7 The four Census subregions and the included states are described as follows: Northeast: Connecticut, Maine, Massachusetts, New Hampshire, New Jersey, New York, Pennsylvania, Rhode Island, and Vermont; Midwest: Illinois, Indiana, Iowa, Kansas, Michigan, Minnesota, Missouri, Nebraska, North Dakota, Ohio, South Dakota, and Wisconsin; South: Alabama, Arkansas, Delaware, District of Columbia, Florida, Georgia, Kentucky, Louisiana, Maryland, Mississippi, North Carolina, Oklahoma, South Carolina, Tennessee, Texas, Virginia, and West Virginia; and West: Alaska, Arizona, California, Colorado, Hawaii, Idaho, Montana, Nevada, New Mexico, Oregon, Utah, Washington, and Wyoming.
8 In this case, however, the delay lag changes for the Midwest to 3. We can still reject linearity for the Midwest at the 5% level.

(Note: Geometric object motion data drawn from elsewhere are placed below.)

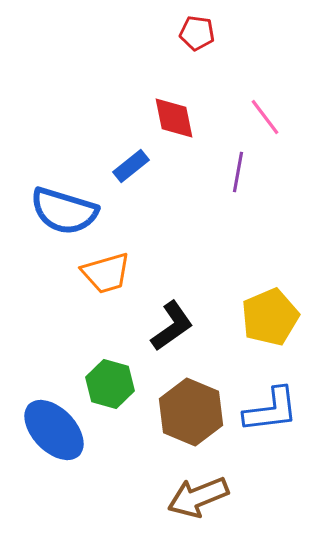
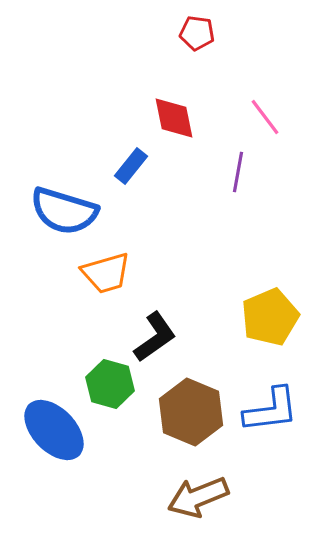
blue rectangle: rotated 12 degrees counterclockwise
black L-shape: moved 17 px left, 11 px down
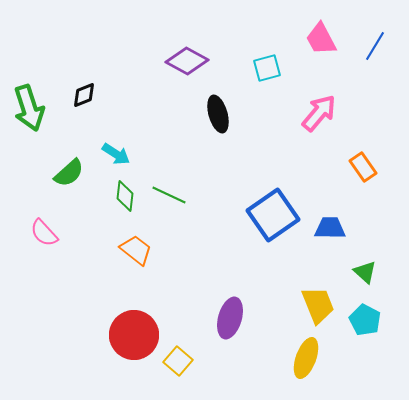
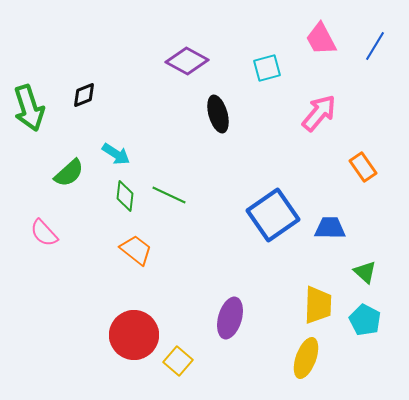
yellow trapezoid: rotated 24 degrees clockwise
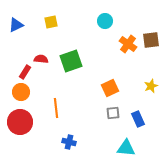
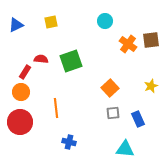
orange square: rotated 18 degrees counterclockwise
cyan triangle: moved 1 px left, 1 px down
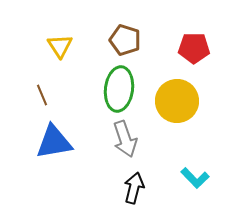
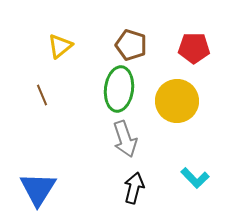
brown pentagon: moved 6 px right, 5 px down
yellow triangle: rotated 24 degrees clockwise
blue triangle: moved 16 px left, 47 px down; rotated 48 degrees counterclockwise
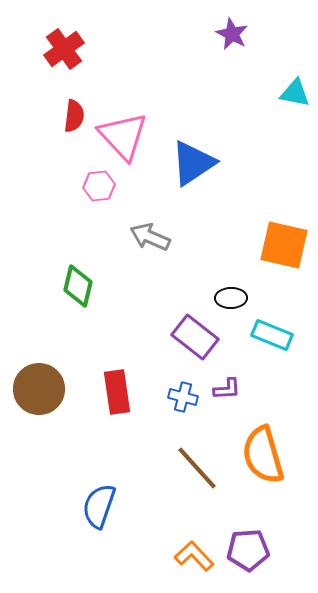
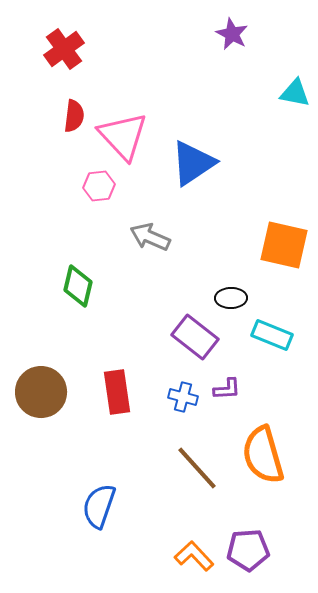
brown circle: moved 2 px right, 3 px down
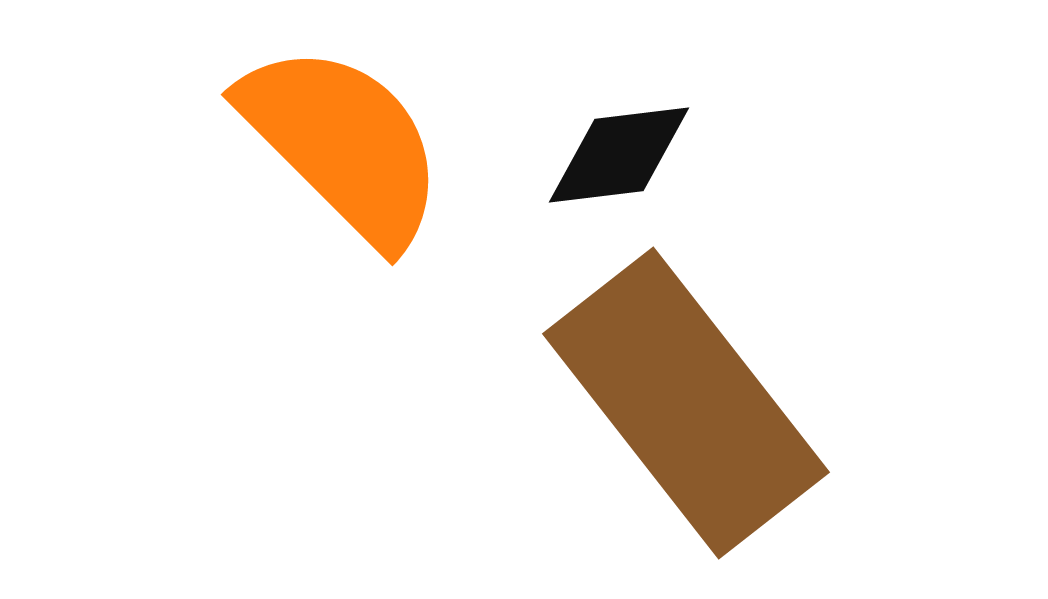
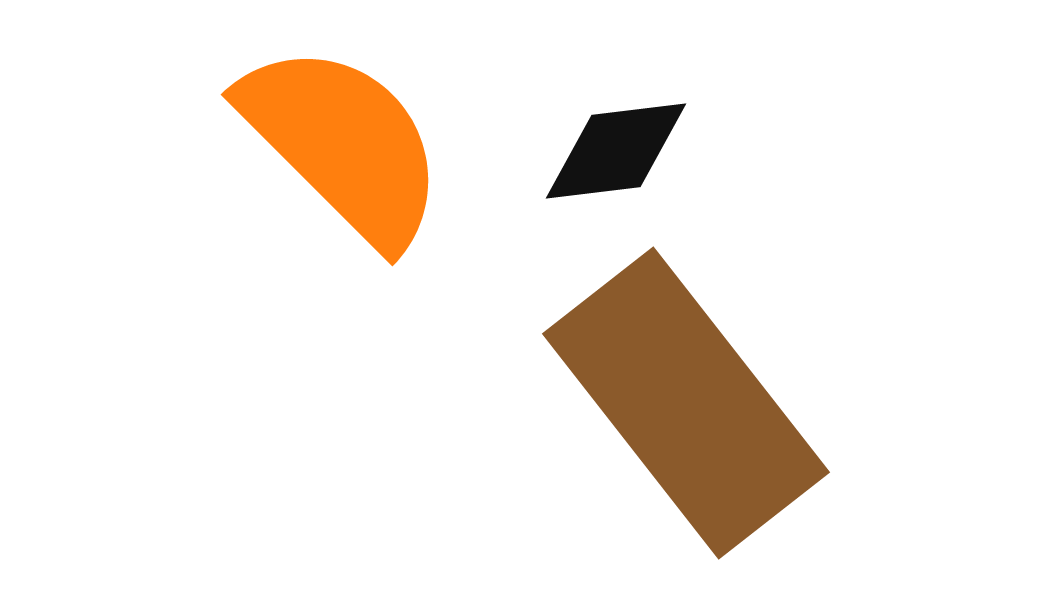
black diamond: moved 3 px left, 4 px up
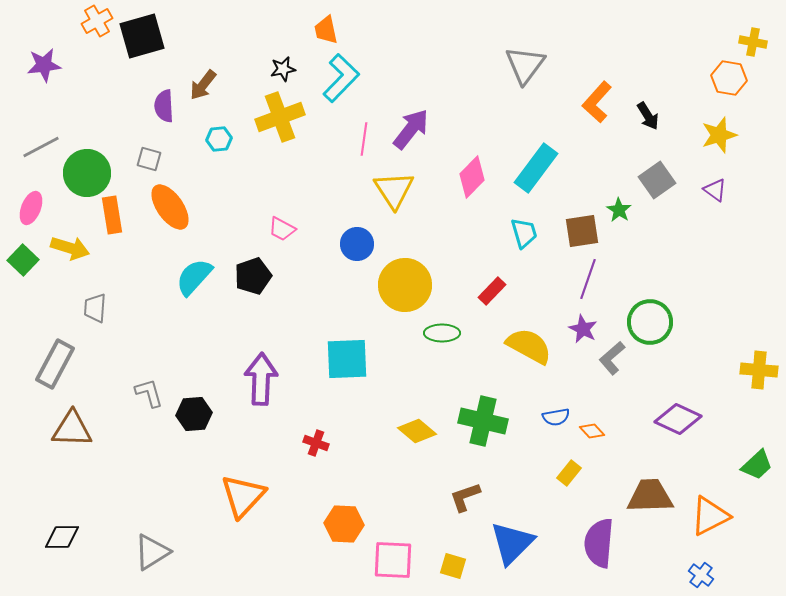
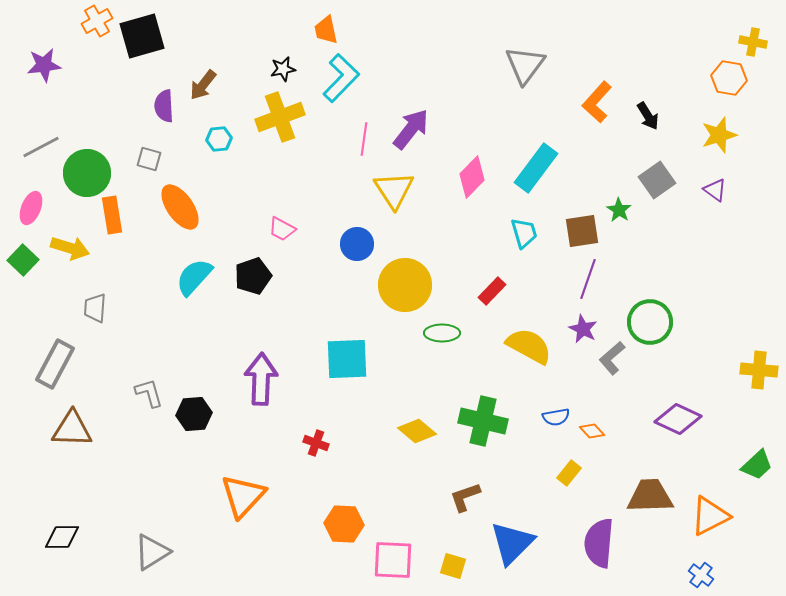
orange ellipse at (170, 207): moved 10 px right
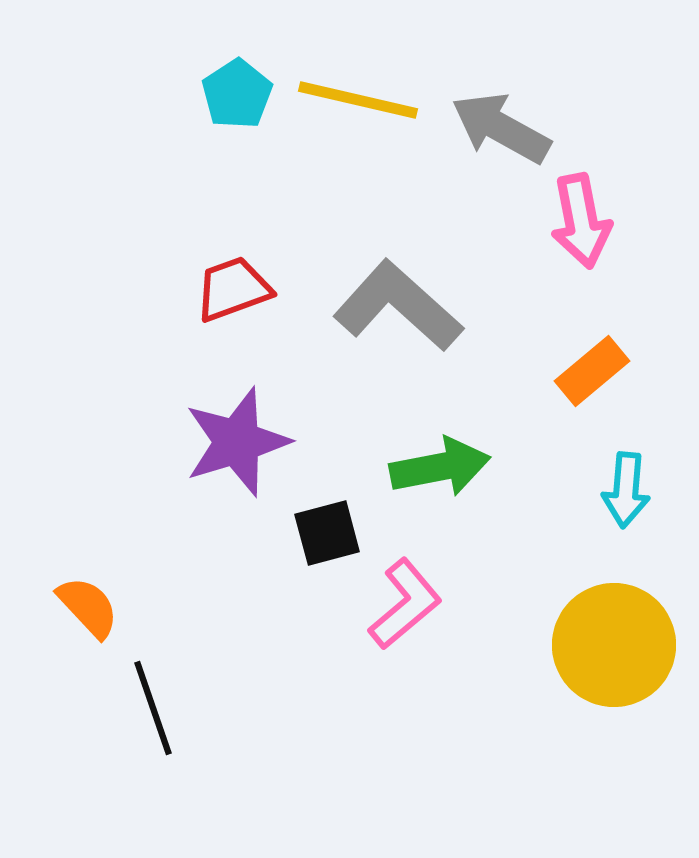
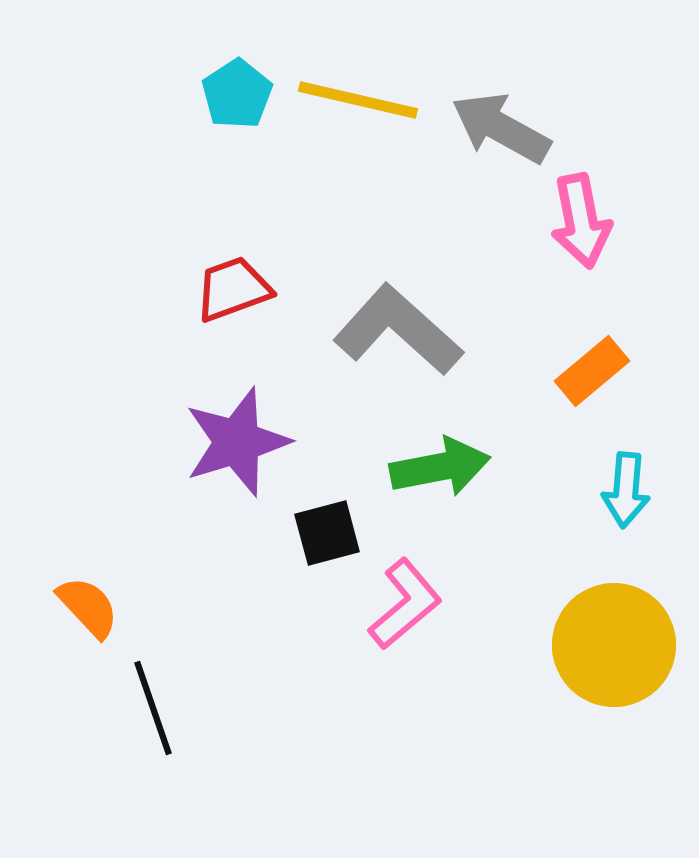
gray L-shape: moved 24 px down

9 We test regressions estimated using outlier robust M-estimation. We also select ESTAR models for all Census subregions, using the sample period and estimation method (OLS) in Kim and Bhattacharya (Citation2009). Thus, differences in findings reflect different estimation techniques and sample periods. The details of these results are available upon request from the authors.
10 The results from estimating LSTAR and AR models are available on request. Van Dijk et al. (Citation2002) suggest a battery of misspecifications tests – no residual autocorrelation, parameter constancy, no remaining nonlinearity, no autoregressive conditional heteroscedasticity (ARCH), besides the test of normality – for the LSTAR model. Our estimated LSTAR models for the United States and its four Census subregions do not exhibit any misspecification.
11 The Ramsey model specification test provides further evidence of nonlinearity in the housing price growth rates of the United States and the four Census subregions. We reject the null hypothesis for a linear AR model specification, against a nonlinear LSTAR model, at the 1-per cent level of significance for all cases.
12 The parameter c denotes the value for which G(st; γ, c) = 0.5 at st = c. Therefore, the process switches monotonically towards Regime 1 as st increases. Thus, two regimes exhibit equal weights at the threshold value c and switching occurs exactly at c.
13 Tables for the results of point, interval and density forecasts appear in a longer version of this article. See http://papers.ssrn.com/sol3/papers.cfm?abstract_id = 2138980.
14 The ex-ante forecast provides a case study of the difference between the linear AR and LSTAR models. The results may not generalize to other sample periods.